One small addition: in real life, #1 and #2 are not mutually exclusive. You can, and should, usually do both.


Up-front planning and Agile

This post was triggered by this conversation I recently had in Twitter with Henrik Ebbeskog. Reading that before continuing on this one may help you understand better.

So let’s assume a scenario. A client wants to set up a web shop(*), and would like to hear your rough estimate how much effort would it require. The client just wants a ball-park, so we’re not signing contracts here. Here’s what you should  take into account before giving your answer:

  • High availability requirements, how many users do you expect? Simultaneous users?
  • Different user personas
  • SLA requirements
  • DB backup requirements
  • User support requirements, do you perhaps need a live help line?
  • External interfaces, do you need to interface with a bank payment interface perhaps?
  • What markets are you targeting, maybe countries that write from right to left?
  • Etc etc

You probably can come up with more, and adjust these to your own domain. And the exact questions here are not the point — the point is that if you plan for these, and take these into account, you can base your estimate onto these. “It’s roughly 2-4 weeks IF just a single server, no user support, no redundancy in servers, we offer 9-17 support weekdays only, and it contains more or less these features”

And here comes the catch: this doesn’t mean you’re setting these in stone. This isn’t Big Design Up Front. This isn’t waterfall and forgetting about Agile values like responding to change. This is planning, being prepared, listing your assumptions explicitly and asking your customer questions she didn’t think of.

Agile doesn’t equate to #NoPlanning.

*) Sheez, always a web shop as an example. I need to expand my imagination…

How much will it cost and when will I get it?

Whether we like it or not, eventually someone will ask the dreaded questions: how much? when? Or the variant: what can I get with this money? This post is my view on the topic; how would I start answering those questions.

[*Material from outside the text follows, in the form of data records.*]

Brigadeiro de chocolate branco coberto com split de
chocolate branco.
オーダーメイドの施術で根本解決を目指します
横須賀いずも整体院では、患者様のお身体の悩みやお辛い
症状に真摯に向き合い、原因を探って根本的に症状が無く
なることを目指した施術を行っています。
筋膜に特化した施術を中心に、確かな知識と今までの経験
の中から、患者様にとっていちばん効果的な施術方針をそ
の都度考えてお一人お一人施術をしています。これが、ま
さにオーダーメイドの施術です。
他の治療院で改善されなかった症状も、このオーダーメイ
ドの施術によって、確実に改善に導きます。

  • I don’t claim that this post covers all the things needed to manage a SW project. It’s probably just a scratch on that topic.
  • There are principles that are common to SW industry, but on the other hand there are so many different setups and domains that one perfectly good approach could be just the wrong one in different domain. So I’ll just say it once so that I don’t need to repeat it constantly: it all depends.  Use your own head.
  • I stole the title for this post from this great post by Neil Killick. Read that, too. And his other posts.

Our example case

A customer approaches you. He wants to build an application. It doesn’t matter what the application does, but let’s assume a non-trivial application like health care system for a municipality or order management system for a retailer.

Before you even begin

Before I would even begin to think about duration and price I would try to figure out the following:

  • Does this project have to be this big? Could we divide it into smaller projects, pick a most important one, and start with that?
  • How much money is the customer willing to spend?
  • Have we worked with this customer before?
  • Have we worked on this kind of software before? Has anyone worked on this kind of software before?
  • Is the team that is supposed to work on the project worked together before?
  • What is the risk involved? What happens if this project fails? What is the profit that we’re expecting to get from this project?

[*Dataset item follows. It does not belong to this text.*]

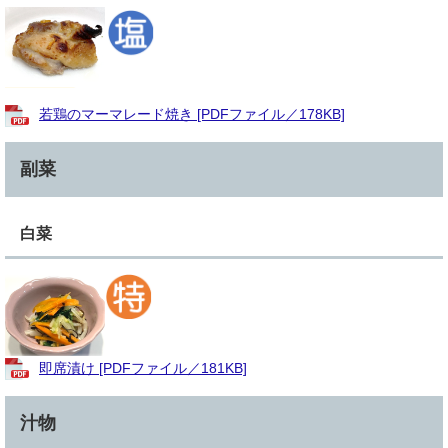
若鶏のマーマレード焼き [PDFファイル／178KB]
副菜
白菜
即席漬け [PDFファイル／181KB]
汁物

There are of course many possible outcomes when you answer these questions, but here I’m roughly classifying projects into these three categories:

  1. Big project, new customer, new kind of software for you and failure isn’t an option. Example: pension payment system that has a specific launch date. Banking software.
  2. New kind of software, expected gains are big, but you expect to fail often. Non-SW example: new drug development. Mobile game development. Composing a world class hit.
  3. Something between the extremes. You may have done similar project before or are familiar with the problem domain. If you fail, someone loses medium to large amount of money. Example: online ticket reservation system.

Which of these categories does your project fall into? Is it more like…

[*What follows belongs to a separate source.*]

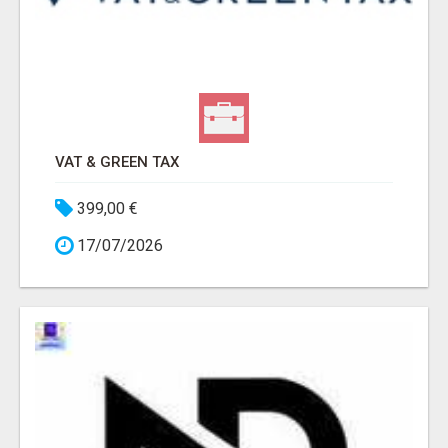
VAT & GREEN TAX
399,00 €
17/07/2026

  1. In this case I’d strongly suggest to have a smaller “test project” to have some kind of the feasibility of the project. Otherwise I would be reluctant to even start. Or you might just want to politely reject that customer’s request. Not your piece of cake.
  2. In this case I would not spend too much time trying create a detailed work plan. Just set a budget and/or schedule and start doing. You don’t even know exactly what you are trying to achieve, so why would you try to break that work into smaller pieces? In this case you need a experienced team.
  3. Rest of the post assumes that your project falls into this category.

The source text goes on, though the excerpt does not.